WHAT IS BEING ASKED: The number needed is how many lines of the data hold the string "Next". Give that number and nothing more.

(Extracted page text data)
□ □ □ □
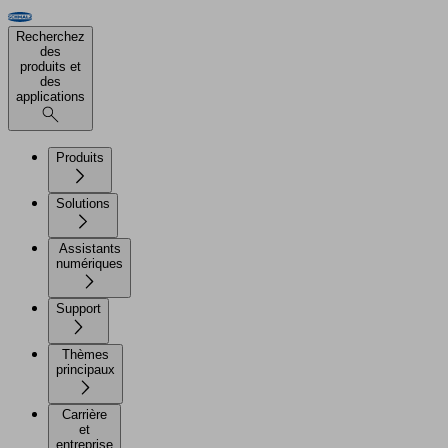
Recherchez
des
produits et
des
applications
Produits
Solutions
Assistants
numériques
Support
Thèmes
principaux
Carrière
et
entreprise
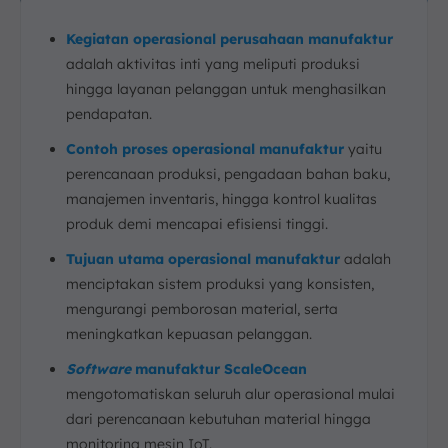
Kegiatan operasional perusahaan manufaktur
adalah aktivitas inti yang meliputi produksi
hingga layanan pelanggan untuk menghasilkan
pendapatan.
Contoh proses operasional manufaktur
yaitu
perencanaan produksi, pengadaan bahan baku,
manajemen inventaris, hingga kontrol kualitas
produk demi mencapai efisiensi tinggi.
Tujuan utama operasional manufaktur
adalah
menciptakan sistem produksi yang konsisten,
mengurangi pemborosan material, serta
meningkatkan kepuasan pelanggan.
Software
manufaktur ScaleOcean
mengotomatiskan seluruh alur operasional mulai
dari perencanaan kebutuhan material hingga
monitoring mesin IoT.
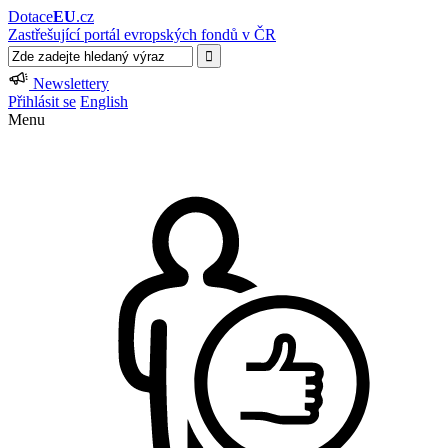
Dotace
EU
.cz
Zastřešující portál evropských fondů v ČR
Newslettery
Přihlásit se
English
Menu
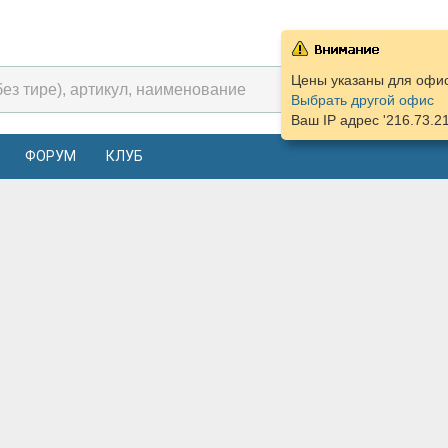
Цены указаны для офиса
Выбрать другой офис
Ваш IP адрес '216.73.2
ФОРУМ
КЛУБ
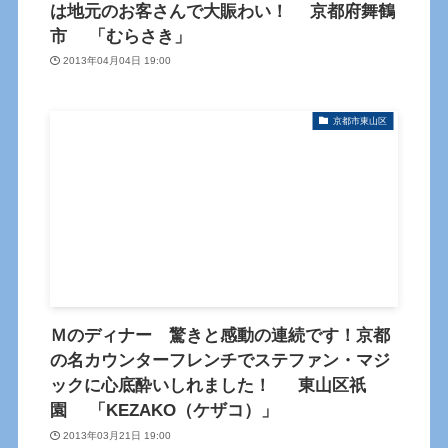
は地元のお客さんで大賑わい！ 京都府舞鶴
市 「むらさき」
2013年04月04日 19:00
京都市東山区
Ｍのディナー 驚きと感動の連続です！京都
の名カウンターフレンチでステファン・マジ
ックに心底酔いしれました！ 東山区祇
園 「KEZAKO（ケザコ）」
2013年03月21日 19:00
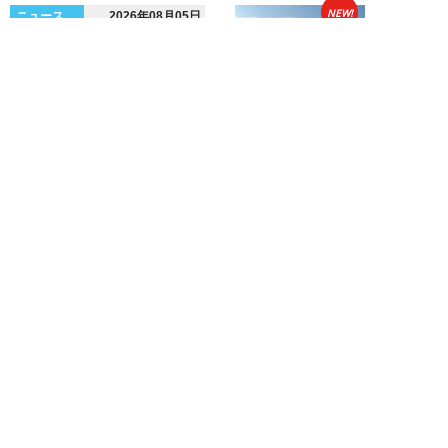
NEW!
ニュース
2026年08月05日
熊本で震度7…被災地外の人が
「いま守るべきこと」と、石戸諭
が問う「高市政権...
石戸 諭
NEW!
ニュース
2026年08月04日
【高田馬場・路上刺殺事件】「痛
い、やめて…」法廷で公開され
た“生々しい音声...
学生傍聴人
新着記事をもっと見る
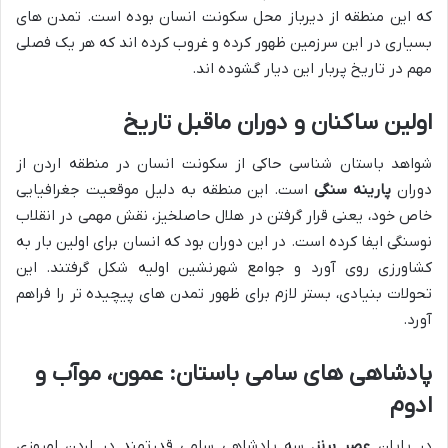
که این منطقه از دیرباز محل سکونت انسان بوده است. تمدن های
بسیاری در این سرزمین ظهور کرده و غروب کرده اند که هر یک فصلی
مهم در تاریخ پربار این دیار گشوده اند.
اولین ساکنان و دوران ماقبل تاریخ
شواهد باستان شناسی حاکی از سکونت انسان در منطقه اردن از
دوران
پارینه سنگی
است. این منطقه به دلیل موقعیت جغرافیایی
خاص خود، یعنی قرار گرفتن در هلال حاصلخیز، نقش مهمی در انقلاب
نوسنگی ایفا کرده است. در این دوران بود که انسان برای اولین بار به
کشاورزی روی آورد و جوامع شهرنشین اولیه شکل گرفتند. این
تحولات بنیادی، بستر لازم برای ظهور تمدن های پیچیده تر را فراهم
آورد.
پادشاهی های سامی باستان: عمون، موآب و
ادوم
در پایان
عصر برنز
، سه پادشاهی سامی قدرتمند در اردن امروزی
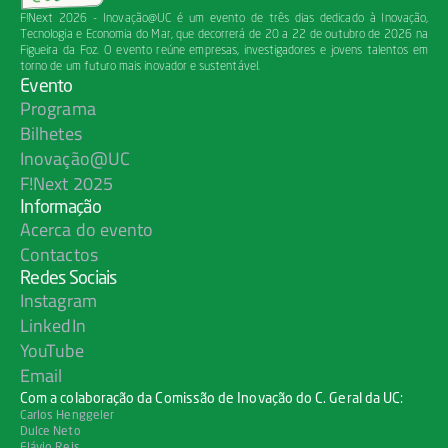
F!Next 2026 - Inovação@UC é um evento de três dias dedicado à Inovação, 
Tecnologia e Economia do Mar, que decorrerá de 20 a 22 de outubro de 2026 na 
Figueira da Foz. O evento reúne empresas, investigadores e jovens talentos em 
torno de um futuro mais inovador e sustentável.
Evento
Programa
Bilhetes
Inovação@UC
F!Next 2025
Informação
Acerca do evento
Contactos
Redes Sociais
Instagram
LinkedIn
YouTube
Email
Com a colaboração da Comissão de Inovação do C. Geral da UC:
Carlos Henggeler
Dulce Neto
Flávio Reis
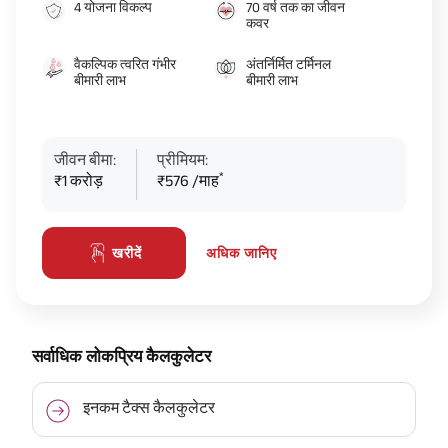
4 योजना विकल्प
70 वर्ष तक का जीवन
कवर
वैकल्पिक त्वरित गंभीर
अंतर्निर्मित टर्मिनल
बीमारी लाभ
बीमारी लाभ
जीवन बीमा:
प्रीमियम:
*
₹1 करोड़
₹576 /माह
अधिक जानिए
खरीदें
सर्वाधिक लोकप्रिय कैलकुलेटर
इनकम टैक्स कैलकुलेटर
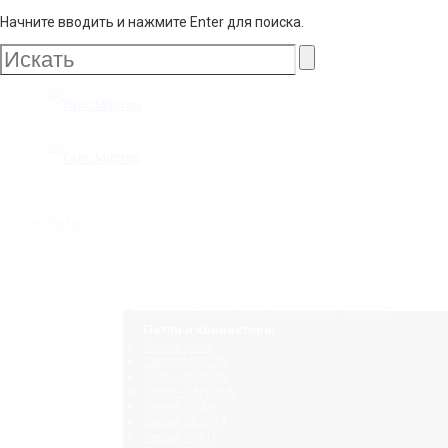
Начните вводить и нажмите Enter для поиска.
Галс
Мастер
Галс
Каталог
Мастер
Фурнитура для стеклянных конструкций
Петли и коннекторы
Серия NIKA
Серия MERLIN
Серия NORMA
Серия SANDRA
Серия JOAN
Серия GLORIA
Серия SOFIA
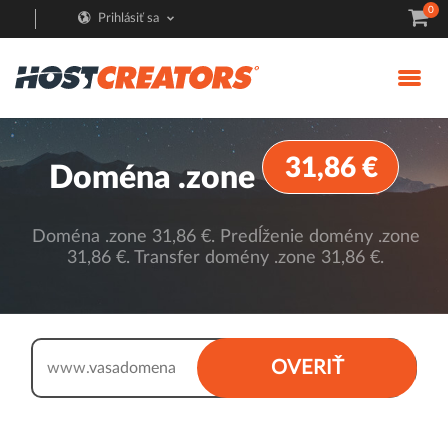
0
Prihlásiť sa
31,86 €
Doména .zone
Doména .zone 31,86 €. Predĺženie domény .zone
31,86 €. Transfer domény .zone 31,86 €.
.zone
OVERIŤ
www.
□ □ □ □
EXERCISE RESPONSE: 2